C2. Discussion/Conclusions. Considering the current data and previous reports (Choi et al 2021, Chung et al 2014), the risk of having lung cancer among the studied populations can be traced back to bronchiectasis, particularly, its coexistence with COPD. It is high time that specific modalities be suggested to ensure prevention and diagnosis of these diseases, and the risk of acquiring lung cancer.
R2. Thank you for your valuable comment. We have discussed this issue in the Discussion section of the revised manuscript (page 8, 2nd paragraph).
“Chronic inflammation plays a pivotal role in the development of lung cancer in patients with underlying lung diseases (e.g., COPD, asthma, and interstitial lung disease) [20-24]. As an extension of these results, it can be postulated that bronchiectasis—accompanying a chronic inflammation—may also increase the risk of lung cancer [6, 25]. In addition to the postulation, as a previous study showed that lung cancer was one of the leading causes of mortality in patients with bronchiectasis [7], developing strategies to reduce lung cancer-related burden in bronchiectasis patients seems clinically relevant.”

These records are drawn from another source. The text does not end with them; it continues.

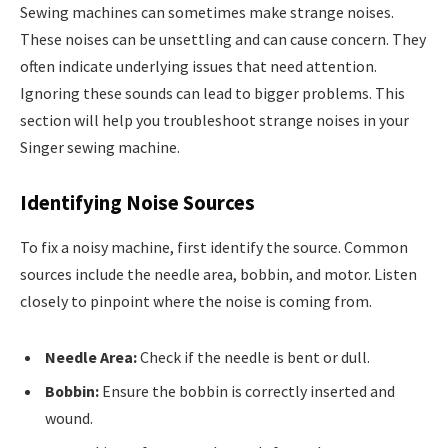
Sewing machines can sometimes make strange noises.
These noises can be unsettling and can cause concern. They
often indicate underlying issues that need attention.
Ignoring these sounds can lead to bigger problems. This
section will help you troubleshoot strange noises in your
Singer sewing machine.
Identifying Noise Sources
To fix a noisy machine, first identify the source. Common
sources include the needle area, bobbin, and motor. Listen
closely to pinpoint where the noise is coming from.
Needle Area:
Check if the needle is bent or dull.
Bobbin:
Ensure the bobbin is correctly inserted and
wound.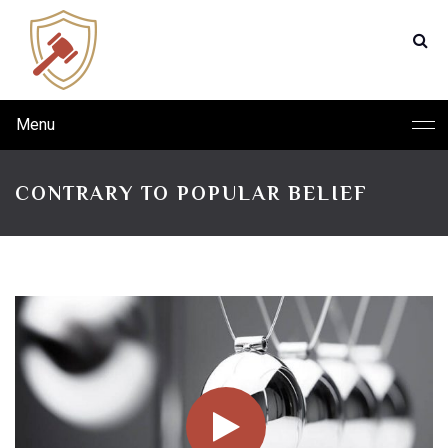
Menu
CONTRARY TO POPULAR BELIEF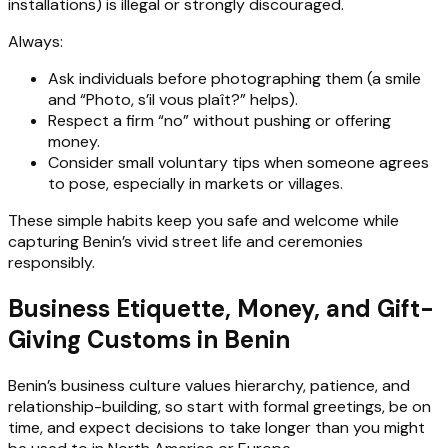
installations) is illegal or strongly discouraged.
Always:
Ask individuals before photographing them (a smile
and “Photo, s’il vous plaît?” helps).
Respect a firm “no” without pushing or offering
money.
Consider small voluntary tips when someone agrees
to pose, especially in markets or villages.
These simple habits keep you safe and welcome while
capturing Benin’s vivid street life and ceremonies
responsibly.
Business Etiquette, Money, and Gift-
Giving Customs in Benin
Benin’s business culture values hierarchy, patience, and
relationship-building, so start with formal greetings, be on
time, and expect decisions to take longer than you might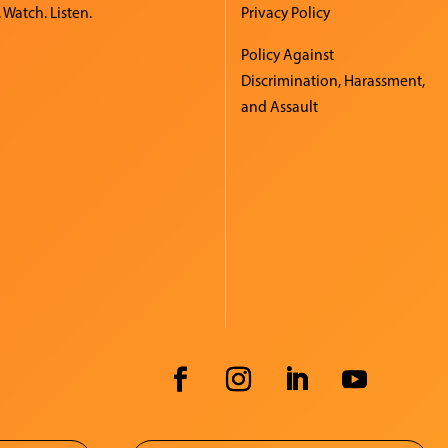
 Watch. Listen.
Privacy Policy
Policy Against
Discrimination, Harassment,
and Assault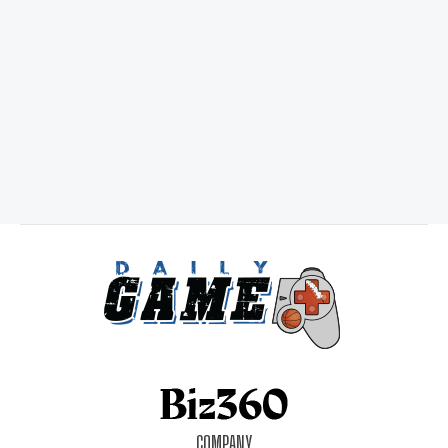
COMPANY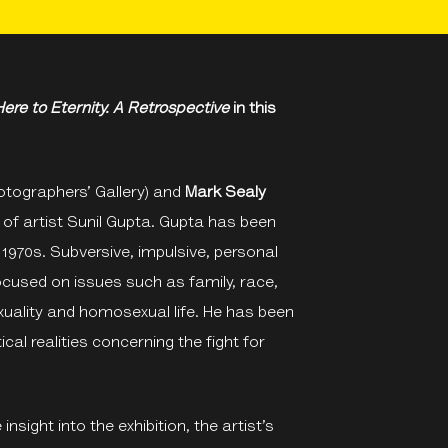
ere to Eternity. A Retrospective
in this
tographers’ Gallery) and
Mark Sealy
 of artist Sunil Gupta. Gupta has been
 1970s. Subversive, impulsive, personal
focused on issues such as family, race,
xuality and homosexual life. He has been
cal realities concerning the fight for
insight into the exhibition, the artist’s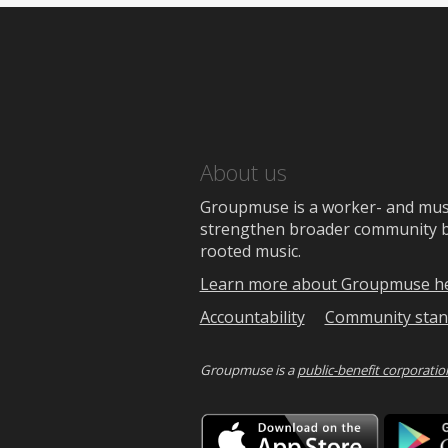
About us
Groupmuse is a worker- and music
strengthen broader community bon
rooted music.
Learn more about Groupmuse h
Accountability
Community stan
Groupmuse is a
public-benefit corporatio
Downlo
on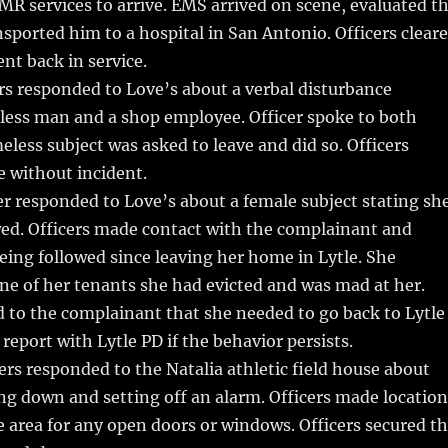
MR services to arrive. EMS arrived on scene, evaluated t
nsported him to a hospital in San Antonio. Officers clear
nt back in service.
rs responded to Love’s about a verbal disturbance
ess man and a shop employee. Officer spoke to both
eless subject was asked to leave and did so. Officers
e without incident.
r responded to Love’s about a female subject stating sh
wed. Officers made contact with the complainant and
eing followed since leaving her home in Lytle. She
one of her tenants she had evicted and was mad at her.
d to the complainant that she needed to go back to Lytle
 report with Lytle PD if the behavior persists.
ers responded to the Natalia athletic field house about
ng down and setting off an alarm. Officers made location
 area for any open doors or windows. Officers secured t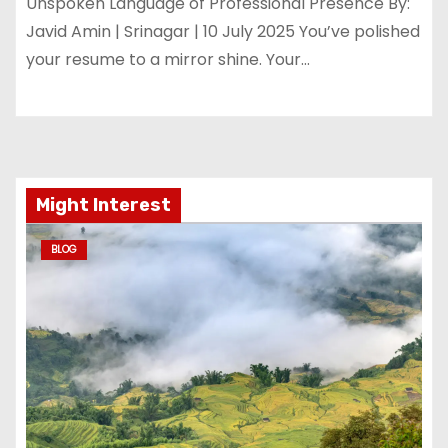
Unspoken Language of Professional Presence By:
Javid Amin | Srinagar | 10 July 2025 You’ve polished
your resume to a mirror shine. Your…
Might Interest
BLOG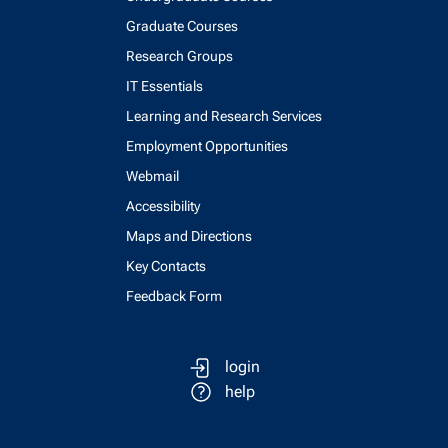
Graduate Courses
Research Groups
IT Essentials
Learning and Research Services
Employment Opportunities
Webmail
Accessibility
Maps and Directions
Key Contacts
Feedback Form
login
help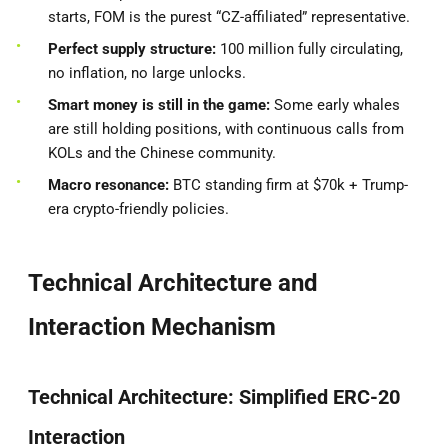
starts, FOM is the purest “CZ-affiliated” representative.
Perfect supply structure:
100 million fully circulating,
no inflation, no large unlocks.
Smart money is still in the game:
Some early whales
are still holding positions, with continuous calls from
KOLs and the Chinese community.
Macro resonance:
BTC standing firm at $70k + Trump-
era crypto-friendly policies.
Technical Architecture and
Interaction Mechanism
Technical Architecture: Simplified ERC-20
Interaction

C3. Title. It is highly suggested to include the exact population (Korea) where data of the study were obtained, and as appropriate in the entire manuscript.
R3. Thank you for your comment. We have clarified the point in Title, Abstract, and the Discussion section of the revised manuscript (page 1 and page 9).
C4. Figure 2. Kindly include definitions of LCA and BE.
R4. We appreciate the reviewer’s careful review of our manuscript. We have clarified the abbreviations as recommend in the revised manuscript (page 7-8, revised version of figure 2).
Author Response File: 
Author Response.docx
Reviewer 2 Report
This manuscript explores the risk factors of incident lung cancer in patients with non-cystic fibrosis bronchiectasis using the National Health Insurance Service database. The authors found that males, current smoking, overweight, living in rural areas, and a comorbid chronic obstructive pulmonary disease are associated with an increased risk of lung cancer in individuals with bronchiectasis. The topic is interesting, and the manuscript is well-organized. However, the following major revisions need to be considered before its consideration for publication.
Specific comments:
- In Figure 2, the results should be statistically analyzed to investigate the difference between different groups. In addition, this figure needs to be reformatted to save space.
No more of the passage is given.